R: Simulate data based on a DAG.

dag.sim {dagR}

R Documentation

Simulate data based on a DAG.

Description

Simulates data according to a DAG object. This function may be replaced by dag.sim2 in the future.

Usage

dag.sim(dag, b = rep(0, nrow(dag$arc)), bxy = 0, n, 
            mu = rep(0, length(dag$x)),
        binary = rep(0, length(dag$x)),
         stdev = rep(0, length(dag$x)), naming = 2, seed = NA, verbose = FALSE)

Arguments

`dag`	The DAG object according to which data is to be simulated.
`b`	Vector of coefficients defining the direct effects of the DAG arcs.
`bxy`	Coefficient defining the direct effect of main exposure X on outcome Y.
`n`	Number of observations to be simulated.
`mu`	Vector of means that are to be simulated for the different DAG nodes. For binary nodes without an ancestor, the mean is taken as the prevalence to be simulated. For binary nodes with ancestors, the mean is similarly interpreted (see details in Value section).
`binary`	Vector indicating which nodes are to be continuous (=0) and binary (=1).
`stdev`	Vector of standard deviations for each node. For nodes without ancestors, continuous data are drawn from a Normal distribution with this standard deviation. For nodes with ancestors, this is the standard deviation of the residual noise that is added to the calculated observation values.
`naming`	If =2, the alternative DAG node symbols are used for naming the variables in the output dataframe.

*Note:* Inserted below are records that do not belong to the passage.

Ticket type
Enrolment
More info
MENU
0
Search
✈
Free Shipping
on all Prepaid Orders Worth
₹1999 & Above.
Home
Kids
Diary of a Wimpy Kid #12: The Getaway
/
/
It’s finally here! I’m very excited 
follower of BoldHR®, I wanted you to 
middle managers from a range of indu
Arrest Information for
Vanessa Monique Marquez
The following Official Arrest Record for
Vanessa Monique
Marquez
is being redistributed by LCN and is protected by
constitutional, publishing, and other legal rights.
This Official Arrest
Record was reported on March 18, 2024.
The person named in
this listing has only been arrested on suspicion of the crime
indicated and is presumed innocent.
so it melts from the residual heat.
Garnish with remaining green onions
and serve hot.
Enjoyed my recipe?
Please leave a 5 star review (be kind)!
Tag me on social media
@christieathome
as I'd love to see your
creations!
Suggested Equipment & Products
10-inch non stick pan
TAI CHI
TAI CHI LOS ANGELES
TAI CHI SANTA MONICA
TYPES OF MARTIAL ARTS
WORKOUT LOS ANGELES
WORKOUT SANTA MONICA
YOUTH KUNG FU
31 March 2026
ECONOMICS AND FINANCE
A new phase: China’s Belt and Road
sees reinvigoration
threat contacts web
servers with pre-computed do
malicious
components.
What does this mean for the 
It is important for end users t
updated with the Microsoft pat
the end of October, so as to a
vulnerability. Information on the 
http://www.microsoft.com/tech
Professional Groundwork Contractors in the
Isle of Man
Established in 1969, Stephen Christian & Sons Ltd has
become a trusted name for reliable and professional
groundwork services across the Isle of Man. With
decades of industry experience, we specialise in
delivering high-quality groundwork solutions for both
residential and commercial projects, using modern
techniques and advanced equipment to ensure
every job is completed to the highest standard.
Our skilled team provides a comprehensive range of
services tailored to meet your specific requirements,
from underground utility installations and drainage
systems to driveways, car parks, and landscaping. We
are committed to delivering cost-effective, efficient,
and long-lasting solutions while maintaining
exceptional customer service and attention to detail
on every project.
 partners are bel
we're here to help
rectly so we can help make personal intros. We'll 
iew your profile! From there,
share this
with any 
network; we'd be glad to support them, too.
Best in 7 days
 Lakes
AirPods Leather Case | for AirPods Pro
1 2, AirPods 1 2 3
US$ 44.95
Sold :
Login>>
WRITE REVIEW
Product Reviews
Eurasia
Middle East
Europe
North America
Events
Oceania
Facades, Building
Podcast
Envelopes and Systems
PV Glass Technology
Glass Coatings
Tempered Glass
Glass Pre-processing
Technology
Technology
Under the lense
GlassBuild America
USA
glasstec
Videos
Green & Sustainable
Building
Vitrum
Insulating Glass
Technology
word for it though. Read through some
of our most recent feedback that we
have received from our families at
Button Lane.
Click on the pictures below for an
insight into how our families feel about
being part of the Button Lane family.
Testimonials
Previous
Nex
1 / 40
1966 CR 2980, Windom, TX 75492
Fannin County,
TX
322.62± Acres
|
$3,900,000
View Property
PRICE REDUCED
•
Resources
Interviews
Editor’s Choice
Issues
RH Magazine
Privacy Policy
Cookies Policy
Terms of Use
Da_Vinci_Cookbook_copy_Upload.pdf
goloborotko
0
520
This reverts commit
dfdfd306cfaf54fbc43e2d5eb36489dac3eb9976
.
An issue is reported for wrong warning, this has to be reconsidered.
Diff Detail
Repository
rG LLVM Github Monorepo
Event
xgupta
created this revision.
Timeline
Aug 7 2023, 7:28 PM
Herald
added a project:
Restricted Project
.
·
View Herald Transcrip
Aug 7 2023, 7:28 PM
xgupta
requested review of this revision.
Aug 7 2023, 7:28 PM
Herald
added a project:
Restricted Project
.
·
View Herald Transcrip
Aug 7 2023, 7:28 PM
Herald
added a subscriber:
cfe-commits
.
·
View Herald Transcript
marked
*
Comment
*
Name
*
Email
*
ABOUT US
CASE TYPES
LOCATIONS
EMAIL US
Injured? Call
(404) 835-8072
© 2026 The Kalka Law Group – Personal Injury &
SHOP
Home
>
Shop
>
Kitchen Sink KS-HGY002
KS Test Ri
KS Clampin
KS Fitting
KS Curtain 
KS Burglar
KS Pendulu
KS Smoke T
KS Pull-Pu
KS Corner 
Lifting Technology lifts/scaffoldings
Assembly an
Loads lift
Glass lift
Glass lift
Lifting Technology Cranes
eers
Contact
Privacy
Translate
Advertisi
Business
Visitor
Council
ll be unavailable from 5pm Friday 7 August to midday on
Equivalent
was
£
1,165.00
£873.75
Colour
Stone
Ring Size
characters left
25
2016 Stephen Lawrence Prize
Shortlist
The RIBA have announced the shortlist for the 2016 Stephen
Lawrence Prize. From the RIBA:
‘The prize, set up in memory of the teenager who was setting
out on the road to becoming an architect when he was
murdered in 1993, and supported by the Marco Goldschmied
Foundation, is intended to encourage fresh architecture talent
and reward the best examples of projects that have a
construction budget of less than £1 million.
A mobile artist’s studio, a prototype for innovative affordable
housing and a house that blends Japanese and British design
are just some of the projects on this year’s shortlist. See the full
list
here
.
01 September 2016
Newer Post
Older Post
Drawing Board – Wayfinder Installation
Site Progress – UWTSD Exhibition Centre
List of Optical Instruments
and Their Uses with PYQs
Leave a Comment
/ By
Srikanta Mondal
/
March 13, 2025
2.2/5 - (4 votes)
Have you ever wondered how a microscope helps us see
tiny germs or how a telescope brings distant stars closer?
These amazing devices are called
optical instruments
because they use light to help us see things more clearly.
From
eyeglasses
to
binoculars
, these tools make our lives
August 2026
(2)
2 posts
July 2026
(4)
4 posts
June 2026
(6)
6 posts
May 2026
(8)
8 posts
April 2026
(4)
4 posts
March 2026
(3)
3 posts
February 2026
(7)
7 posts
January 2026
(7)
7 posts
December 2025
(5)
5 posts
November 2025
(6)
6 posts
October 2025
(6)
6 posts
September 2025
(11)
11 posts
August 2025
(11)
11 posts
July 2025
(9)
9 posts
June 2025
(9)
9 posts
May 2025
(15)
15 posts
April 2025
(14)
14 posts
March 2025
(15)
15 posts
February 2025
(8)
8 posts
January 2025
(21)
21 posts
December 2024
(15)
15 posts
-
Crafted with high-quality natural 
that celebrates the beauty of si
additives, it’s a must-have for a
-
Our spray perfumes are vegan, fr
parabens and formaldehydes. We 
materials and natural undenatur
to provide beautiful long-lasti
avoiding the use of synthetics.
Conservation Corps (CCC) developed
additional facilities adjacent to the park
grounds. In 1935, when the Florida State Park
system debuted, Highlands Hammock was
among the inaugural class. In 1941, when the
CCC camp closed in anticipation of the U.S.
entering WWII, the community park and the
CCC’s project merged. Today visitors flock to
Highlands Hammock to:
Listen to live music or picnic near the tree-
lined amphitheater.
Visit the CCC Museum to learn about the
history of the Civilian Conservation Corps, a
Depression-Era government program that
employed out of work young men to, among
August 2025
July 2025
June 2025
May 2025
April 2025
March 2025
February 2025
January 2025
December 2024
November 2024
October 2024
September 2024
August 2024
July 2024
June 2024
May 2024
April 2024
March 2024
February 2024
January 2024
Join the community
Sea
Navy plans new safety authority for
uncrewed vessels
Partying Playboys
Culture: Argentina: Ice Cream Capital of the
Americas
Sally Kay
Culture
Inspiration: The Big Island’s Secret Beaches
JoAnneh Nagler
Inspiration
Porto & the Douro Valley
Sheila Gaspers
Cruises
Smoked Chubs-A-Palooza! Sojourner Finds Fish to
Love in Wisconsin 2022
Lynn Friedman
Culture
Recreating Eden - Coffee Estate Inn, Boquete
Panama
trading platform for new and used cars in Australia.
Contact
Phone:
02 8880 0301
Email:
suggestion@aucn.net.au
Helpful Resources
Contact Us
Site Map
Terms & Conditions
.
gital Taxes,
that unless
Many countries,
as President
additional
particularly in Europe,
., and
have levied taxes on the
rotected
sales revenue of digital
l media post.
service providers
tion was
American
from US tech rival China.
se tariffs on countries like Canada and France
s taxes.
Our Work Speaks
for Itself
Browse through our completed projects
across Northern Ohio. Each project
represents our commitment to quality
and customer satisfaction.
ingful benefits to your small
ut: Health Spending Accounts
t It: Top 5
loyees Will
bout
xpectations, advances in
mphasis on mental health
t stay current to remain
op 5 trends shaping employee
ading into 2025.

Otherwise, the output dataframe variables are named X1...Xn.
`seed`	Seed to initialize the random number generator.
`verbose`	If =TRUE, additional output is given during the simulation, in particular showing the different calculation steps.

Value

A dataframe with n (rows) observations featuring simulated data for each node (columns) in the DAG. Simulation steps: 1. simulate data for nodes i without ancestors, drawing from Normal distribution with mean mu[i] and stdev[i] (continuous node), or drawing from Bernoulli events with probability mu[i] (binary node). 2. simulate data for nodes i for which all ancestors already have been simulated by multiplying the ancestor values with the corresponding arc coefficients and summing them up, shifting the resulting values to the mean mu[i] specified for the currently simulated node (logit-transformed if binary), then adding noise drawn from a Normal distribution with mean 0 and standard deviation stdev[i], finally using the inverse logit of the resulting values as success probabilities for simulating binary data if node is binary.

Note

Undirected arcs are ignored in these simulations!

Author(s)

Lutz P Breitling <l.breitling@posteo.de>

References

Breitling LP, Duan C, Dragomir AD, Luta G (2022). Using dagR to identify minimal sufficient adjustment sets and to simulate data based on directed acyclic graphs. Int J Epidemiol 50(6):1772-1777.
Duan C, Dragomir AD, Luta G, Breitling LP (2022). Reflection on modern methods: Understanding bias and data analytical strategies through DAG-based data simulations. Int J Epidemiol 50(6):2091-2097.